## Exercise goal:
Exactly the lines from the one containing "FRANCE : 120 €" through the end of the records must be reproduced; leave out all pictures.

## Input:
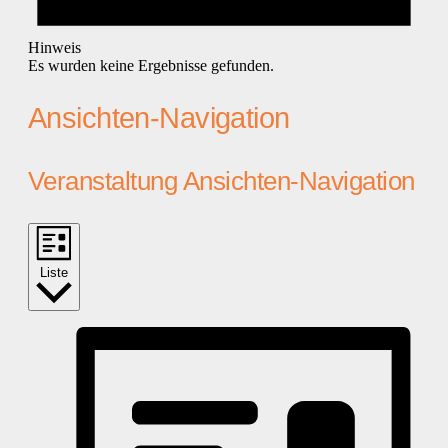
Hinweis
Es wurden keine Ergebnisse gefunden.
Ansichten-Navigation
Veranstaltung Ansichten-Navigation
Liste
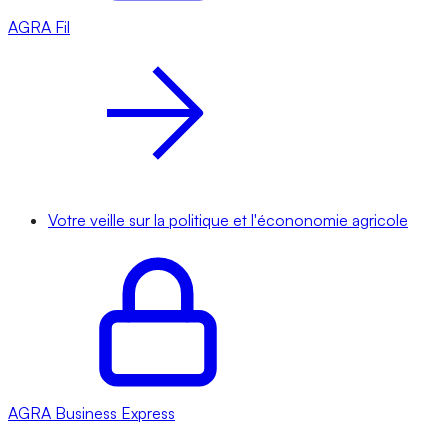
AGRA
Fil
Votre veille sur la politique et l'écononomie agricole
AGRA
Business Express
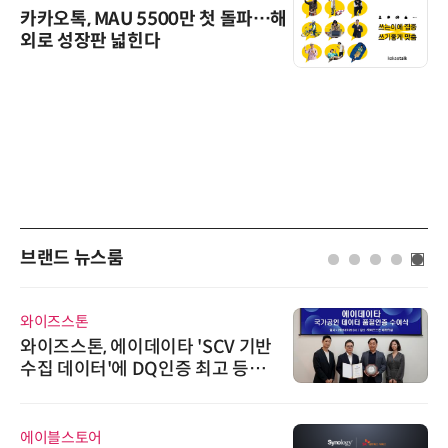
카카오톡, MAU 5500만 첫 돌파…해
외로 성장판 넓힌다
브랜드 뉴스룸
와이즈스톤
와이즈스톤, 에이데이타 'SCV 기반
수집 데이터'에 DQ인증 최고 등급
수여
에이블스토어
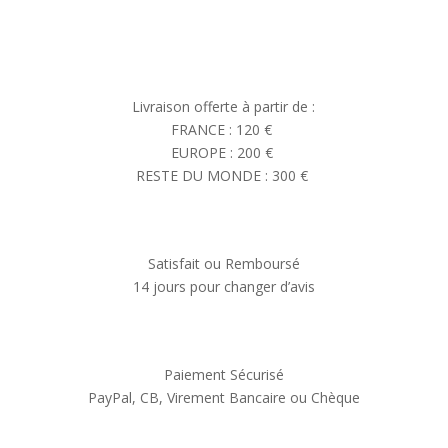
Livraison offerte à partir de :
FRANCE : 120 €
EUROPE : 200 €
RESTE DU MONDE : 300 €
Satisfait ou Remboursé
14 jours pour changer d’avis
Paiement Sécurisé
PayPal, CB, Virement Bancaire ou Chèque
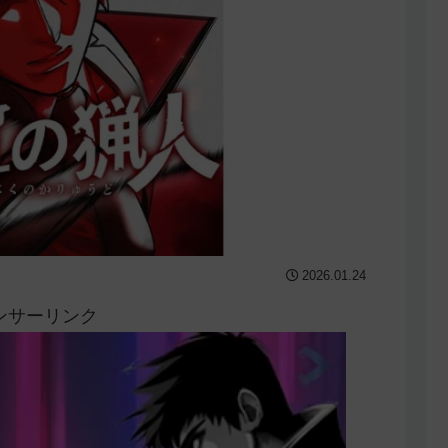
2026.01.24
ンサーリンク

## Written response:
FRANCE : 120 €
EUROPE : 200 €
RESTE DU MONDE : 300 €
Satisfait ou Remboursé
14 jours pour changer d’avis
Paiement Sécurisé
PayPal, CB, Virement Bancaire ou Chèque
2026.01.24
ンサーリンク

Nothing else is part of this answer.